We will want to measure slight noises that will appear due to the random nature of random forests. Because of that, we will actually create many different random forests, just changing the random seed random_state, and average over. This should give us a measure of error on the metrics we calculate, and help us understand which differences are significative and which are not.

Naive model#

from tqdm.notebook import tqdm

class ManyRFs:
    
    def __init__(self, n_seeds=50, *args, **kwargs):
        
        self.models = [RandomForestClassifier(*args, **kwargs, random_state=i)
                      for i in range(n_seeds)]
        self.n_seeds = n_seeds
    
    def fit(self, X, y):
        
        self.models = [model.fit(X, y) for model in tqdm(self.models)]
    
    def predict_proba(self, X):
        return np.array([model.predict_proba(X)[:,1] for model in self.models])
def average_results(y_true, probs):
    
    from sklearn.metrics import roc_curve, roc_auc_score, average_precision_score, precision_recall_curve
    fig, ax = plt.subplots(figsize=(10,5), ncols=2)

    fpr_list, tpr_list, rec_list, prec_list = [], [], [], []
    auc_list, ks_list, thresh_list, ap_list = [], [], [], []
    for y_probs in probs:

        # ROC
        fpr, tpr, thresh = roc_curve(y_true, y_probs)
        auc = roc_auc_score(y_true, y_probs)

        # KS
        youden = np.abs(tpr-fpr); optimal = np.argmax(youden)
        ks, opt_thresh = youden[optimal], thresh[optimal]

        # PR
        prec, rec, _ = precision_recall_curve(y_true, y_probs)
        ap = average_precision_score(y_true, y_probs)
        
        # updates
        fpr_list.append(fpr); tpr_list.append(tpr); auc_list.append(auc); 
        ks_list.append(ks); thresh_list.append(opt_thresh)
        rec_list.append(rec); prec_list.append(prec); ap_list.append(ap)

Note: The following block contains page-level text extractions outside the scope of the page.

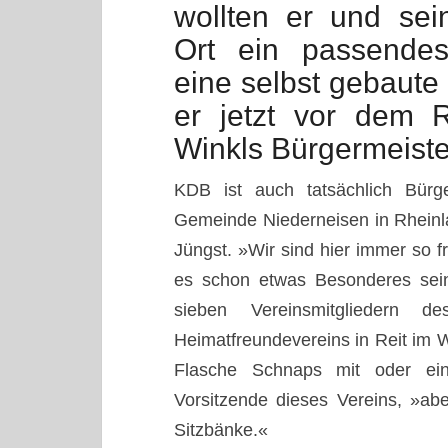
wollten er und sei
Ort ein passendes
eine selbst gebaute
er jetzt vor dem R
Winkls Bürgermeiste
KDB ist auch tatsächlich Bürg
Gemeinde Niederneisen in Rheinlan
Jüngst. »Wir sind hier immer so 
es schon etwas Besonderes sein
sieben Vereinsmitgliedern d
Heimatfreundevereins in Reit im Wi
Flasche Schnaps mit oder ein
Vorsitzende dieses Vereins, »ab
Sitzbänke.«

        ax[0].plot(fpr, tpr, alpha=10/len(probs), color='blue')
        #ax[0].vlines(fpr[optimal], fpr[optimal], tpr[optimal], alpha=10/len(probs), color='black')
        ax[1].plot(rec, prec, alpha=10/len(probs), color='orange')


    roc = "ROC: AUC={0:.2f}$\pm${1:.2f}".format(np.mean(auc_list), np.std(auc_list))
    ks  = "KS = {0:.2f}$\pm${1:.2f} @ $\lambda$ = {2:.2f}$\pm${3:.2f}".format(
        np.mean(ks_list), np.std(ks_list), np.mean(thresh_list), np.std(thresh_list))
    pr = "PR: AP={0:.2f}$\pm${1:.2f}".format(np.mean(ap_list), np.std(ap_list))
    
    ax[0].set_title(roc + "\n" + ks)
    ax[1].set_title(pr)
    ax[0].plot([0,1], linestyle='--', color='gray')
    plt.suptitle(f"ROC, KS and PR results for {len(probs)} different seeds")
    plt.tight_layout()
    plt.show()
rfs = ManyRFs(n_jobs=-1)
rfs.fit(X_train, y_train)

probs = rfs.predict_proba(X_test)
average_results(y_test, probs)
../_images/Metrics 3 - KS score_57_1.png

As we can see, all metrics (ROC AUC, AP and KS) show an error of about 1-2 percentage points in this model. Let’s see if adding class weights improves anything.

Model adapted to imbalanced data#

rfs_adap = ManyRFs(n_jobs=-1, class_weight='balanced')
rfs_adap.fit(X_train, y_train)

probs_adap = rfs_adap.predict_proba(X_test)
average_results(y_test, probs_adap)
../_images/Metrics 3 - KS score_60_1.png

We see interesting things happening:

  • Within the error bars, both models have the same ROC AUC and KS; this is expected, since both AUC and KS depend only on the ROC curve, which itself is invariant under changes in class imbalance

  • There are more differences in average precision and in the PR curve as whole; this is expected too. The model adapted to imbalance performs slightly better (around 2 sigma away from the naive model), but still close enough

In other words: KS is not heavily affected by class imbalance, since it depends on the ROC curve and it itself is mostly robust to imbalance.

Conclusions#

  • We have presented the KS score as it is used to evaluate classification models (particularly credit)

  • We have show that it has a deep connection with the ROC curve: it is the maximum vertical distance between the ROC curve and the \(y=x\) diagonal

  • This mechanism can be used to find an optimal threshold (if desired) for our score function, since it is where both curves (CDFs) are further apart from each other

  • There is a weak connection between KS and ROC AUC. KS itself is blind to the original score’s ROC AUC, but it is equal (up to some constants) to the ROC AUC of a new simplified classifier.